Serving suggestions: Mash them with parsley, lemon juice, and olive oil for a spread; eat them plain on crackers; enjoy as a pizza topping (adults only).

16. Spinach
Spinach is perhaps one of the best green leafies out there—it has lots of Vitamin C, iron, and trace minerals. Plus, you can usually find it year round for less than a dollar.

Serving suggestions: Sautéed with eggs, as a salad, or a Spinach Frittata.

17. Tofu
Not just for vegetarians anymore, tofu is an inexpensive protein source that can be used in both savory and sweet recipes. It’s high in B vitamins and iron, but low in fat and sodium, making it a healthful addition to many dishes.

Serving suggestions: Use silken varieties in Tofu Cheesecake; add to smoothies for a protein boost; cube and marinate for barbecue kebobs.

18. Lowfat Milk
Yes, the price of a gallon of milk is rising, but per serving, it’s still under a dollar; single serving milk products, like yogurt, are usually less than a dollar, too. Plus, you’ll get a lot of benefit for a small investment. Milk is rich in protein, vitamins A and D, potassium, and niacin, and is one of the easiest ways to get bone-strengthening calcium.

Serving suggestions: In smoothies, hot chocolate, or coffee; milk products like low fat cottage cheese and yogurt.

19. Pumpkin Seeds
When it’s time to carve your pumpkin this October, don’t shovel those seeds into the trash—they’re a goldmine of magnesium, protein, and trace minerals. Plus, they come free with the purchase of a pumpkin.

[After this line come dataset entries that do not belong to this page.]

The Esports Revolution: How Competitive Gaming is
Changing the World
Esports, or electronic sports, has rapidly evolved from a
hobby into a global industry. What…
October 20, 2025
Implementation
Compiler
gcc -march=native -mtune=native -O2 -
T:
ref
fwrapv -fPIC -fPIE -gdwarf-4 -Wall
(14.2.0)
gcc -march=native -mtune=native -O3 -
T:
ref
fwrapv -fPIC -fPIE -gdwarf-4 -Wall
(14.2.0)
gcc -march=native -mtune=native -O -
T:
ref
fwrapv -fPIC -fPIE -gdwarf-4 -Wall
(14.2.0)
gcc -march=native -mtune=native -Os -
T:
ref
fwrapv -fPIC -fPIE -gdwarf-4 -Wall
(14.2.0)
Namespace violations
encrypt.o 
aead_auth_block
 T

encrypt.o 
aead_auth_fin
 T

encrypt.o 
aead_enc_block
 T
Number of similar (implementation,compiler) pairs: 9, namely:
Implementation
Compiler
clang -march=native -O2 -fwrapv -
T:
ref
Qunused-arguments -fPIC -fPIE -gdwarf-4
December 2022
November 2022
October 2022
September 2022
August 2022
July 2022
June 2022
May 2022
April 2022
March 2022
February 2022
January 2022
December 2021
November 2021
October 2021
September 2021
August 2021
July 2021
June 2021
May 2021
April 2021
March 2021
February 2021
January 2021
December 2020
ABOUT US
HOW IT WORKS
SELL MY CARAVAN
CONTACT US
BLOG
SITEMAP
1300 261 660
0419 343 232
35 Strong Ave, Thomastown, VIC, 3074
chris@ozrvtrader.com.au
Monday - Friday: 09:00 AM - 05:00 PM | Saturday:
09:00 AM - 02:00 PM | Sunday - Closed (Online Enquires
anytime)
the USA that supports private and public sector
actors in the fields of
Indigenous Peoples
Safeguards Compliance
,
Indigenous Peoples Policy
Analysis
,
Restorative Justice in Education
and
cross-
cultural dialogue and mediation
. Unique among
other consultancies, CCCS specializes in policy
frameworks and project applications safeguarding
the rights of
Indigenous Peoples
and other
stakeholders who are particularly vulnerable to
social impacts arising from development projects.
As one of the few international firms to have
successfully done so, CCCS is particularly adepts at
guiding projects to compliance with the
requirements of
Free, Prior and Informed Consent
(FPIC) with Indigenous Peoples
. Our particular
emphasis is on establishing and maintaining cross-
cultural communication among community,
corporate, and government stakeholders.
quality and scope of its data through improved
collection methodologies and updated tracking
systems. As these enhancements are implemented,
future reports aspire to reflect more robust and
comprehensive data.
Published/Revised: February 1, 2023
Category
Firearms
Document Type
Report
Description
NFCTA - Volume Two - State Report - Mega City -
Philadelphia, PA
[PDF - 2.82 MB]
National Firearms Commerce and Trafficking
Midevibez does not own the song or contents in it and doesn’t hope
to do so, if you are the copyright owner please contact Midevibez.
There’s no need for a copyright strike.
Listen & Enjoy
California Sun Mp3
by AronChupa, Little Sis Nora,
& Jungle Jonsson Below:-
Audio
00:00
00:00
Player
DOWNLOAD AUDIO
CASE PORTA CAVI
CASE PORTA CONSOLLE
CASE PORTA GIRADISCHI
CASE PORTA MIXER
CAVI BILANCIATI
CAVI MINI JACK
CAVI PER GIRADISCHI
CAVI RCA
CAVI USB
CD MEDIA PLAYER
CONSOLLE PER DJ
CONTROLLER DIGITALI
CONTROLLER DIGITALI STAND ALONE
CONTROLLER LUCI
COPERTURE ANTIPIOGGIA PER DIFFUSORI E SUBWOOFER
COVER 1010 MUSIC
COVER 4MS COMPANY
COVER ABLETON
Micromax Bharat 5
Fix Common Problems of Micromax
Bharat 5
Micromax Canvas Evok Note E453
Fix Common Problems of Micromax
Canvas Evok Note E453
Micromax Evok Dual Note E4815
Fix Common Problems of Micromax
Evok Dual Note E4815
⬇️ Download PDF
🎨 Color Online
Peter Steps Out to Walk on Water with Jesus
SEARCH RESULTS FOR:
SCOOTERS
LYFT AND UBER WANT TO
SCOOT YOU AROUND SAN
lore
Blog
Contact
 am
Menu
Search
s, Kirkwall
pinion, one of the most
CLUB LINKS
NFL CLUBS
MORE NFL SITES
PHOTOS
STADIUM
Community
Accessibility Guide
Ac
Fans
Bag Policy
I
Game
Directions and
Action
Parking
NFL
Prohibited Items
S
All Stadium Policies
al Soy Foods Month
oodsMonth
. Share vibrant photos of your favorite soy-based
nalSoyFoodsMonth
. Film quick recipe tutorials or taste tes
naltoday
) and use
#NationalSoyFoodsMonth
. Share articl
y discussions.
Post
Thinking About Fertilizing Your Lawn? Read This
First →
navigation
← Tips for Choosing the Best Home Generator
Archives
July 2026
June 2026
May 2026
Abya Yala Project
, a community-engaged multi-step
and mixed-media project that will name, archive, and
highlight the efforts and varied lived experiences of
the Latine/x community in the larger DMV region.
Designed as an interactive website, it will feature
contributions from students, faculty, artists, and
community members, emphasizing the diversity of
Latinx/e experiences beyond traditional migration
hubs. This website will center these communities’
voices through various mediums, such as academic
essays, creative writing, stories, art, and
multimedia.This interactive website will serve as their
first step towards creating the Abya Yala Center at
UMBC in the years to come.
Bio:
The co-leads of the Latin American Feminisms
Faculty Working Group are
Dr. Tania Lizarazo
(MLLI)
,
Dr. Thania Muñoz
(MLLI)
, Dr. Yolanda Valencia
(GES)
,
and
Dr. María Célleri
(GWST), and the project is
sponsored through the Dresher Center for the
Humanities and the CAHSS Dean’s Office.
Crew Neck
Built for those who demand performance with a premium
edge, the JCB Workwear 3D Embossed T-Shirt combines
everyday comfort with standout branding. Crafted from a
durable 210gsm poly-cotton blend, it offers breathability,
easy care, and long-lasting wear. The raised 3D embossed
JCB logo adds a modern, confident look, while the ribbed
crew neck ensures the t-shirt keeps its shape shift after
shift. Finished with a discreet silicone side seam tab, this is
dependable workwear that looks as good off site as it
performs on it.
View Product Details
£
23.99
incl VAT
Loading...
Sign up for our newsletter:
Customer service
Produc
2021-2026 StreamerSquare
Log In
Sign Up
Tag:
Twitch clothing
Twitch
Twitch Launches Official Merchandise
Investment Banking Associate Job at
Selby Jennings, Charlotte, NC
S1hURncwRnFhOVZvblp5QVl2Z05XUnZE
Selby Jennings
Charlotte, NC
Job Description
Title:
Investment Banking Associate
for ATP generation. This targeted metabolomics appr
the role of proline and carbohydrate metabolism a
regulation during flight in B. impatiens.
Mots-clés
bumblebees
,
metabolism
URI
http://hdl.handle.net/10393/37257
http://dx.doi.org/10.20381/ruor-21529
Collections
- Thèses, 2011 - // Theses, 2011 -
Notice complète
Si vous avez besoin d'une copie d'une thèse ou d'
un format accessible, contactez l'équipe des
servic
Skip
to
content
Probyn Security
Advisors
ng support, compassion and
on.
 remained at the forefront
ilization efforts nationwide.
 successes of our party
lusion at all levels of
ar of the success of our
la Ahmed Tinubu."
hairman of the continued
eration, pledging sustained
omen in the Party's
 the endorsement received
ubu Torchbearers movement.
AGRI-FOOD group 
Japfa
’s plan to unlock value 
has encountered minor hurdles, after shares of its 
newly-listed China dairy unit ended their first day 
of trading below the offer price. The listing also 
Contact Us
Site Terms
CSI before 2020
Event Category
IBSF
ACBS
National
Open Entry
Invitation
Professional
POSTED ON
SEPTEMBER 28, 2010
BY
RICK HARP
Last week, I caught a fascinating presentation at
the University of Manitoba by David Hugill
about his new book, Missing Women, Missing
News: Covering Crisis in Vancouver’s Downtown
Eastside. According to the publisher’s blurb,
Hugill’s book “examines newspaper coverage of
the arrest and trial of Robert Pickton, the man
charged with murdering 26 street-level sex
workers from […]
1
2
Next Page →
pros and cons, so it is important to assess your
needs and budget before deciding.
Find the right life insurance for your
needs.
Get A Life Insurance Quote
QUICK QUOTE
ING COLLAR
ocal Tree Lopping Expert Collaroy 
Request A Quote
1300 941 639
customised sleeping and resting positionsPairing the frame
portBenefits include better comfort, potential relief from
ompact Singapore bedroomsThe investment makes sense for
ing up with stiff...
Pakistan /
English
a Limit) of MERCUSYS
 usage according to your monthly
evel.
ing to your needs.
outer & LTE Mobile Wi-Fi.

Serving suggestions: Salt, roast, and eat plain; toss in salads.

20. Coffee
The old cup-o-joe has been thrown on the stands for many a corporeal crime—heart disease, cancer, osteoporosis—but exonerated on all counts. In fact, coffee, which is derived from a bean, contains beneficial antioxidants that protect against free radicals and may actually help thwart heart disease and cancer. While it’s not going to fill you up like the other items on this list, it might make you a lot perkier. When made at home, coffee runs less than 50¢ cents a cup.

Serving suggestions
: Just drink it.

Although that bag of 99¢ Cheetos may look like a bargain, knowing that you’re not getting much in the way of nutrition or sustenance makes it seem less like a deal and more like a dupe. Choosing one of these twenty items, or the countless number of similarly nutritious ones, might just stretch that dollar from a snack into a meal.